The proof is as follows:
Denote by $m^*(E)$ the outer measure of a set $E$.
We are only going to prove the case of union of two sets, the case of intersection is proven similarly.
We know that a set $E$ is called measurable iff for every $A\subset \mathbb{R}$ it holds $$m^*(A)=m^*(A\cap E)+m^*(A\cap E^c)$$ where $E^c$ is the complement of $E$. In our case this relation holds for the sets $E_1$ and $E_2$.
Furthermore for every $A\subset \mathbb{R}$ $$A = (A\cap E) \cup (A\cap E^c)$$ and using the subadditivity of outer measure we have: $$m^*(A)\leq m^*(A\cap E)+m^*(A\cap E^c)$$
So to prove that a set is measurable we only need to prove the reverse inequality (because if they are both true then equality must hold): $$m^*(A)\geq m^*(A\cap E)+m^*(A\cap E^c)$$
Thus, in our case we want to show: $$m^*(A)\geq m^*(A\cap (E_1\cup E_2))+m^*(A\cap (E_1\cup E_2)^c)$$
We know that $E_1$ is measurable so $$m^*(A)= m^*(A\cap E_1)+m^*(A\cap E_1^c)$$
Now, this is where my trouble begins. The book states: As $E_2$ is also measurable it holds $$m^*(A\cap E_1^c)= m^*(A\cap E_1^c\cap E_2)+m^*(A\cap E_1^c\cap E_2^c)$$
I do not seem to understand where this last relation is coming from. The definition states that the first relation must hold for every subset of $\mathbb{R}$ on the left hand side, but the set $A\cap E_1^c$ is always a subset of $E_1^c$ and cannot thus run through all subsets of $\mathbb{R}$. What am I missing? The proof finishes by manipulating the last two relations and the subadditivity of outer measure.
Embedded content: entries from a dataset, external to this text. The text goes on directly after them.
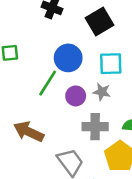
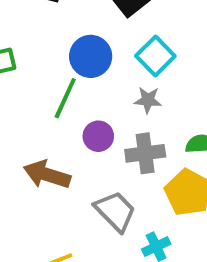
cyan square: (111, 64) -> (155, 56), turned -35
purple circle: (76, 96) -> (98, 136), moved

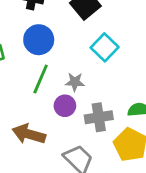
blue circle: (91, 56) -> (39, 40), moved
gray star: (148, 100) -> (75, 82), moved

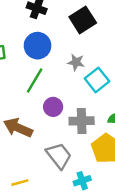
cyan square: (105, 47) -> (97, 80), moved
gray star: (75, 82) -> (76, 62), moved

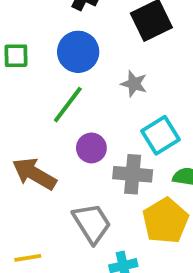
cyan square: (97, 80) -> (161, 135), moved

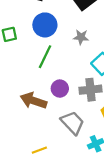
purple circle: (91, 148) -> (60, 89), moved

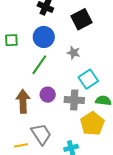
brown arrow: (33, 101) -> (23, 101), turned 60
gray trapezoid: (73, 123) -> (41, 134), moved

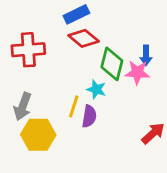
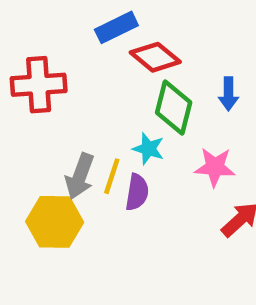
red diamond: (84, 38) -> (155, 57), moved
pink star: (137, 72) -> (215, 167), moved
gray arrow: (23, 106) -> (80, 176), moved

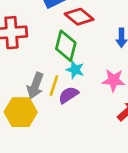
green diamond: (174, 108) -> (66, 46), moved
purple semicircle: (137, 192) -> (68, 95), turned -132

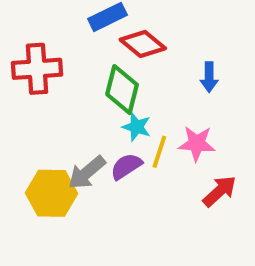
gray arrow: (35, 86) -> (87, 173), moved, turned 30
yellow line: (54, 86) -> (159, 152), moved

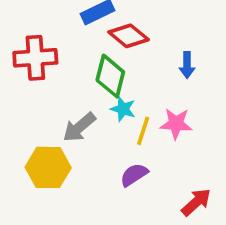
purple semicircle: (126, 166) -> (134, 175), moved
gray arrow: (87, 173) -> (79, 127), moved
red arrow: (220, 191) -> (196, 202), moved

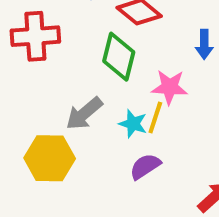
cyan star: (123, 109) -> (133, 124), moved
pink star: (176, 124) -> (170, 87), moved

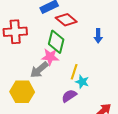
pink star: (170, 87) -> (50, 57), moved
cyan star: (133, 124) -> (82, 82), moved

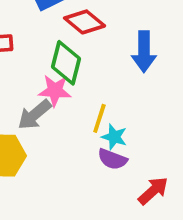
blue arrow: (98, 36) -> (144, 52), size x1.5
purple semicircle: (69, 96) -> (112, 159), moved, turned -126

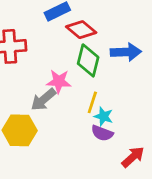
blue arrow: (144, 52) -> (126, 52), turned -92
green diamond: (66, 63) -> (88, 60), moved

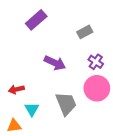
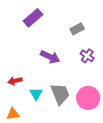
pink circle: (97, 88) -> (88, 98), moved
cyan triangle: (32, 109) -> (36, 94), moved

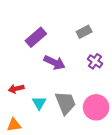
purple rectangle: (33, 18) -> (36, 37), moved

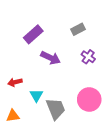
gray trapezoid: (65, 103) -> (56, 109), moved

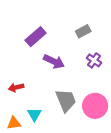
cyan triangle: (36, 95) -> (34, 114), moved
gray trapezoid: (56, 109) -> (66, 100), moved

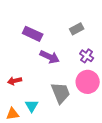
purple rectangle: (36, 37) -> (33, 34), turned 66
pink circle: (95, 106) -> (88, 82), moved

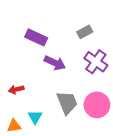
purple cross: (87, 56) -> (96, 62), size x1.5
pink circle: (88, 82) -> (97, 105), moved

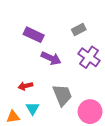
red arrow: (16, 89) -> (25, 86), moved
pink circle: (97, 105) -> (90, 112), moved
I have searched on SE, but couldn't find any similar questions or methods of proof. It would mean the world if somebody could give me a little insight. Thanks in advance!
Best Answer
You have already stated that $E_2$ is measurable iff for every $B\subset\mathbb{R}$
$m^*(B)=m^*(B\cap E_2)+m^*(B\cap E_2^c)$.
Set $B:=A\cap E_1^C$.